Handling Data Quality and Data Enrichment

Some of the most difficult and tedious issues in almost every BI project are handling data quality issues (aka exceptions) and data enrichment. Examples of data quality issues typically originate from wrong data entries or violated business rules, such as misspelled and misclassified products. Data enrichment tasks may go beyond the design of the original data source, such as introducing new taxonomies for products or customers.

In a recent project, a client needed guidance on where to handle data quality and enrichment processes. Like cakes and ogres, a classic BI solution has layers. Starting upstream in the data pipeline and moving downstream are data sources, ODS (data staging and change data tracking), EDW (star schema) and semantic models.

In general, unless absolutely necessary, I’m against master data management (MDM) systems because of their complexity and cost. Instead, I believe that most data quality and enrichment tasks can be addressed efficiently without formal MDM. I’m also a big believer in tackling these issues as further upstream as possible, ideally in the data source.

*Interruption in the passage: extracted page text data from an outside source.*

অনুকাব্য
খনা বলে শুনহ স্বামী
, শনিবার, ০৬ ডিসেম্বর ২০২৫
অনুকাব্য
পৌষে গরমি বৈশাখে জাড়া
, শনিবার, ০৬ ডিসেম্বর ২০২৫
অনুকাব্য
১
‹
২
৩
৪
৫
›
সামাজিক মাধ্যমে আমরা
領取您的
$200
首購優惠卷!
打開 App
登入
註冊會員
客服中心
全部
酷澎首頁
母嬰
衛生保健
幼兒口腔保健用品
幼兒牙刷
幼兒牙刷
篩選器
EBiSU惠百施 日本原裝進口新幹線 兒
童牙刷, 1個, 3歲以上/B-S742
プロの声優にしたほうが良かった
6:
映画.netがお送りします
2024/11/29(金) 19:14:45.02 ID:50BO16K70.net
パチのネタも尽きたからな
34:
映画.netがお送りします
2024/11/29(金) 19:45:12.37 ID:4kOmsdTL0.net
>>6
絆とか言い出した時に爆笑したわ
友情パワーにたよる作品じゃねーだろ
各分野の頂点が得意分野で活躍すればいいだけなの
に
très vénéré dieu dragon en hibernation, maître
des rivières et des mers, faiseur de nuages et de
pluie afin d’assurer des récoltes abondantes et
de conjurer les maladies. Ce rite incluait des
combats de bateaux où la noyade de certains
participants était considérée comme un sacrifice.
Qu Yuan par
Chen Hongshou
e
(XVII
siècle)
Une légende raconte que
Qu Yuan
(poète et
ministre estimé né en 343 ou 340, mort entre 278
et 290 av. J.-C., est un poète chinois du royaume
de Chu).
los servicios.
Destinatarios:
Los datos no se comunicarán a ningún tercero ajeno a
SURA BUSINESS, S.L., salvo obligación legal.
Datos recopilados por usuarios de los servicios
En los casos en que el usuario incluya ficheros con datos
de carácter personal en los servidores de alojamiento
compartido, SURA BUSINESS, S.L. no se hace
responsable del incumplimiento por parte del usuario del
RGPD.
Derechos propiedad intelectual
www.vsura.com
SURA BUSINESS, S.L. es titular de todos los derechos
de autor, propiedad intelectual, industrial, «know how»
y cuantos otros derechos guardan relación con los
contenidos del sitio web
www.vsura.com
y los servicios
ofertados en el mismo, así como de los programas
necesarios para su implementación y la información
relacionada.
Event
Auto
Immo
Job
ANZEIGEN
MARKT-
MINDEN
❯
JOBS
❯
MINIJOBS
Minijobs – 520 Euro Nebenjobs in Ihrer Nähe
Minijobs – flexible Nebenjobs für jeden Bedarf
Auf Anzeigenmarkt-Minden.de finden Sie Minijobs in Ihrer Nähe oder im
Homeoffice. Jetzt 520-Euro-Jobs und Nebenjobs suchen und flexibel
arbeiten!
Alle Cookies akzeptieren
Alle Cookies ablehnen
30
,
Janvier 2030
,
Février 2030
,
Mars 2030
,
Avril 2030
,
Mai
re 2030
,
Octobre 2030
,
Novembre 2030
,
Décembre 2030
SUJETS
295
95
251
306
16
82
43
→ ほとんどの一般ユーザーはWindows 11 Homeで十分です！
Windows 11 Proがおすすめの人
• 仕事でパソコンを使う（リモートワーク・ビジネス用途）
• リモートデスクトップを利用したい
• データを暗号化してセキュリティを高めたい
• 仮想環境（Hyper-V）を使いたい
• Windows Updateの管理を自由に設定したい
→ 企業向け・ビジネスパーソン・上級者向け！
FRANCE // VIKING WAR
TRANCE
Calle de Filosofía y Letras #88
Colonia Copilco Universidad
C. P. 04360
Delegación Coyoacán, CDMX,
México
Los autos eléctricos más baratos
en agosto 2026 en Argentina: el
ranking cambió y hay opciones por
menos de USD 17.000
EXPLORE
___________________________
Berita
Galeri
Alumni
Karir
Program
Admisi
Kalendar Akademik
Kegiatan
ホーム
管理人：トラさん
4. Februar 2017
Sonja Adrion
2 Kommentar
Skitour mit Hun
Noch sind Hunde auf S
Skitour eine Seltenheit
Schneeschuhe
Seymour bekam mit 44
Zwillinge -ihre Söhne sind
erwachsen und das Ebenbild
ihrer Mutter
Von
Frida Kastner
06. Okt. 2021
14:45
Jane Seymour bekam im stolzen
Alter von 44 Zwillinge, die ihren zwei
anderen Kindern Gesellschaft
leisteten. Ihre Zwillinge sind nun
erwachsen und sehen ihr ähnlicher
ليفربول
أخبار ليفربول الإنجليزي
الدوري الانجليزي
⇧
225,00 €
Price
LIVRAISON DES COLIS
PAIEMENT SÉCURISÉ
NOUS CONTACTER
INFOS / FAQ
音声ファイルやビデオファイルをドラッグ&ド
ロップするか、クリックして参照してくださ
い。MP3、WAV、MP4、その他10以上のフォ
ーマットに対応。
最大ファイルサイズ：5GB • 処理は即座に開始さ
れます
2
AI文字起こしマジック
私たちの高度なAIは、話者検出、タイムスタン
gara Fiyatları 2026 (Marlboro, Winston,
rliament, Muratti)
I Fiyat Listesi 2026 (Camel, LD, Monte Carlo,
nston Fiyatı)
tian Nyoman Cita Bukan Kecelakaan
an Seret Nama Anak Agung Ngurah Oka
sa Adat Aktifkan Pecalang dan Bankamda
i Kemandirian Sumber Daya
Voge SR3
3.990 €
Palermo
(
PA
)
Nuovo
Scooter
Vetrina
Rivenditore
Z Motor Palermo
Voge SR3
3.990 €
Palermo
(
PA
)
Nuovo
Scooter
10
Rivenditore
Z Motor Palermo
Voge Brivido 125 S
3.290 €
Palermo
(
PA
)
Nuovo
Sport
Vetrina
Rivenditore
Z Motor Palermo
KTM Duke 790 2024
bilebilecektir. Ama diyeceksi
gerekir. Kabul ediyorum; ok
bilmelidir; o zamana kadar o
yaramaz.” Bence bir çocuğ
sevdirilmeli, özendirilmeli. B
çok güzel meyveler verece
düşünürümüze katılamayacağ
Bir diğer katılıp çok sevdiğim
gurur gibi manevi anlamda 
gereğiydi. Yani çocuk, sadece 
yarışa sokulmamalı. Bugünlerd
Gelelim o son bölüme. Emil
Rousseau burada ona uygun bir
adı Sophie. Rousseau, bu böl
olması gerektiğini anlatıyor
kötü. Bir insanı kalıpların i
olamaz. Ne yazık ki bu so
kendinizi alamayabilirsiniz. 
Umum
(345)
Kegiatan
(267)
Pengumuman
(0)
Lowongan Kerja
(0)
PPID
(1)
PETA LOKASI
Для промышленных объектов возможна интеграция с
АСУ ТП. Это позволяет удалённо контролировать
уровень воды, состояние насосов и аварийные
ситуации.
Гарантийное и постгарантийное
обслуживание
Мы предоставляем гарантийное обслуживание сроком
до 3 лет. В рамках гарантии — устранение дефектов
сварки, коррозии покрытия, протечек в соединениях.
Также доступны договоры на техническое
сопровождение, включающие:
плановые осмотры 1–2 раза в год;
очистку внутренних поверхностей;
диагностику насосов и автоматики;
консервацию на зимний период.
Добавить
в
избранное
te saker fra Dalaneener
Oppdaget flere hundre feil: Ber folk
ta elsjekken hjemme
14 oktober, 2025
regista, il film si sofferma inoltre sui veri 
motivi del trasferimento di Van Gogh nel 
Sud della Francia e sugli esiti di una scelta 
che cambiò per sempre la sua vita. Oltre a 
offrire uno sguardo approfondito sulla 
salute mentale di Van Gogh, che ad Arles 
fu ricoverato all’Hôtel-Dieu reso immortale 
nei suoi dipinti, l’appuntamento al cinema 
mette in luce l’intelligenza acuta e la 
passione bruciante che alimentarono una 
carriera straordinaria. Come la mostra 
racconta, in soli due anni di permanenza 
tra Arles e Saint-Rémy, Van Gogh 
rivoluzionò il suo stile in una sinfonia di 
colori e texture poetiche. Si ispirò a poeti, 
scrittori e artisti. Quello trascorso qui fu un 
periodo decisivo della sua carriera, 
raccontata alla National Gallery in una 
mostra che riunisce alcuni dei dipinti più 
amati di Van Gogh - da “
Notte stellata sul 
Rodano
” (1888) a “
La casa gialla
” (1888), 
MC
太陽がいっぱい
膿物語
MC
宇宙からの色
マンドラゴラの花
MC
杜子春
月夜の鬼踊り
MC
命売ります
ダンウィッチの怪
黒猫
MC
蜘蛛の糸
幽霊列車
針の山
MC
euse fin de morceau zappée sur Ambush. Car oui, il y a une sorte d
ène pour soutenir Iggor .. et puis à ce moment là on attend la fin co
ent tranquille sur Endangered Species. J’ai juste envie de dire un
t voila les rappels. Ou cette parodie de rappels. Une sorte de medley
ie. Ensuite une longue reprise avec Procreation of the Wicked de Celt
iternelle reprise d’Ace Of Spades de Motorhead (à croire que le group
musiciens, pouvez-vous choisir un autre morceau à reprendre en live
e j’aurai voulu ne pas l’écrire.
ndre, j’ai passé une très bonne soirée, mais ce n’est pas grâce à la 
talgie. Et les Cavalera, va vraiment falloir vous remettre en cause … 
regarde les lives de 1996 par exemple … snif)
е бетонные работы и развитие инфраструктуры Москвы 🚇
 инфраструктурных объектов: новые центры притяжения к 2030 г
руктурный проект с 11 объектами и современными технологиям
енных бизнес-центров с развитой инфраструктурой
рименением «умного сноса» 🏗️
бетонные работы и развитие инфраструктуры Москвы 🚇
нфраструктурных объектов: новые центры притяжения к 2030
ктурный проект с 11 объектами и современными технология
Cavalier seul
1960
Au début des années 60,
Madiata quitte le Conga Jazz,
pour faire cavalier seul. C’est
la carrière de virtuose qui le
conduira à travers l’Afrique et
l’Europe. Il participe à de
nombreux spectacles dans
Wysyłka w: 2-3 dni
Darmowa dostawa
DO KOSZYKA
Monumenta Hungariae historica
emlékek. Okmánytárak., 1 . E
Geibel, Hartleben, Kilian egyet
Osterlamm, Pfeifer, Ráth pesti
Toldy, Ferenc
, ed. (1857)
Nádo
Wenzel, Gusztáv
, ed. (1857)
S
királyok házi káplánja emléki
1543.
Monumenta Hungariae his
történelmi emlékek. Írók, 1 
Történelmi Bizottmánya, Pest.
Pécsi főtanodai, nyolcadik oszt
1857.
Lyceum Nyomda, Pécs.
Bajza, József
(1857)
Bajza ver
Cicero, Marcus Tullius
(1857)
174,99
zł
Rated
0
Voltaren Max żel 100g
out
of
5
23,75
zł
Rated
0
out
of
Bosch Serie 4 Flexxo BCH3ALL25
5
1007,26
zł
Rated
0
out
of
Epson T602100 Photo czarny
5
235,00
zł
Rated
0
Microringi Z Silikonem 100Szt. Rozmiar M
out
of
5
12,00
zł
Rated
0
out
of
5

Consider the following guidelines:

  1. There are different types of exceptions and enrichment requirements, and they range in complexity and resolution domain. Each case must be triaged by the team to determine how to best handle it by examining the data pipeline upstream to downstream direction and traversing the layers.
  2. As a best practice, exceptions and enrichments tasks should be dealt with as further upstream as possible because the further downstream the correction is made, the narrower its availability to consumers will be and more implementation effort might be required.
    1. Data Source – examples include wrong entries, such as wrong employe’s job start date or adding custom fields to implement categories requires for standard hierarchies. The team should always start with the source system in attempt to address data quality issues at the source.
    2. ODS – examples include corrections not possible in the upstream layers but necessary for other consumers besides EDW.
    3. EDW – examples include corrections applicable only to analytics, such as IsAttendance flag to flag which attendance events should be evaluated.
    4. Semantic layer – calculated columns for data enrichment best done in DAX and additional fields the end user needs in a composite model.
  3. Shortcuts – When resolving the change upstream is time prohibitive, it should be permissible to handle the change further downstream while waiting for changes to an upstream system. For example, if fixing an issue in the data source is rather involved, a temporary fix can be done in ODS to prototype the change and expedite it to consumers. However, the team will remove that fix once the source system is enhanced.
  4. When consumers prefer access to uncorrected data, a pair of fields could be introduced as upstream as possible, such as:
    1. EmployeeId – raw field
    2. EmployeeIdCorrected – corrected field. Joins to the related dimension table will be done on this field.